29/06/2009
LE THEATRE DANS LA VILLE
La nouvelle création proposée par la compagnie de théâtre l’Eygurande est une réussite.
Intitulé « Habillez-moi » cette pièce retrace l’aventure des femmes au XX ème siècle au travers du vêtement.
Mêlant astucieusement chansons et récits historiques l’histoire des femmes est ainsi contée, allant de la révolte des « sardinières » à Douardenez à la lutte pour le droit à l’avortement en passant par le rôle des femmes pendant les guerres, au droit de vote et au droit à l’égalité.
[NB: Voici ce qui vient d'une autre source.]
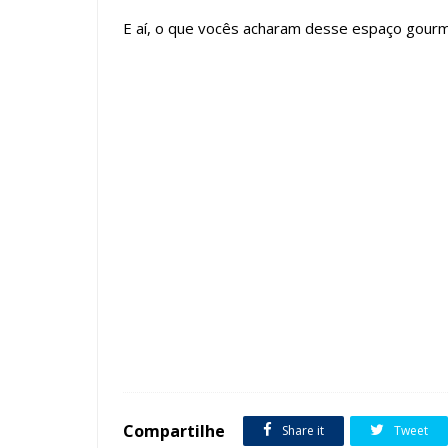
E aí, o que vocês acharam desse espaço gourmet
Tags :
Ambientes Pequenos
Área Externa
Churrasqueira
Compartilhe
Share it
Tweet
Le spectacle de 90 minutes nous promène à travers le temps et la planète.
Le seul défaut de ce spectacle est peut être celui-là, cette richesse qui crée une dispersion de l’histoire de l’émancipation des femmes.
La mise en scène assurée par Jean-Louis Mercuzot est parfaite, la musique d’Emmanuel Rivière accompagne habilement ce spectacle, et Isabella Keiser est une chanteuse sublime.
Les acteurs professionnels sont accompagnés par des acteurs locaux qui donnent une dimension spécifique à la compagnie l’Eygurande domicilié au Théâtre du Coin à Evry.
C’est d’ailleurs la particularité de cette compagnie qui n’a pas hésité à donner cette représentation dans un des quartiers les plus populaires d’Evry, coincé entre celui des Pyramides et celui du Village, au Champtier du Coq.
Ainsi, en quatre jours se sont plus de 500 spectateurs qui ont pu apprécier cette création.
Jean-Louis Mercuzot et sa compagnie ont multiplié les initiatives pour associer étroitement le public et le théâtre en assurant un nombre impressionnant de créations, des représentations décentralisées y compris au sein des appartements, l’organisation d’expositions dont la dernière justement montre des Evryens dans des costumes d’époque, la mise en place d’un atelier théâtre ouvert à tous, et un travail étroit avec tous les habitants, le Conseil de Quartier, la Municipalité.
Loin de se considérer comme une élite adressée à d’autres élites cette forme de théâtre moderne a trouvé sa place dans la ville, espérons lui beaucoup d’avenir.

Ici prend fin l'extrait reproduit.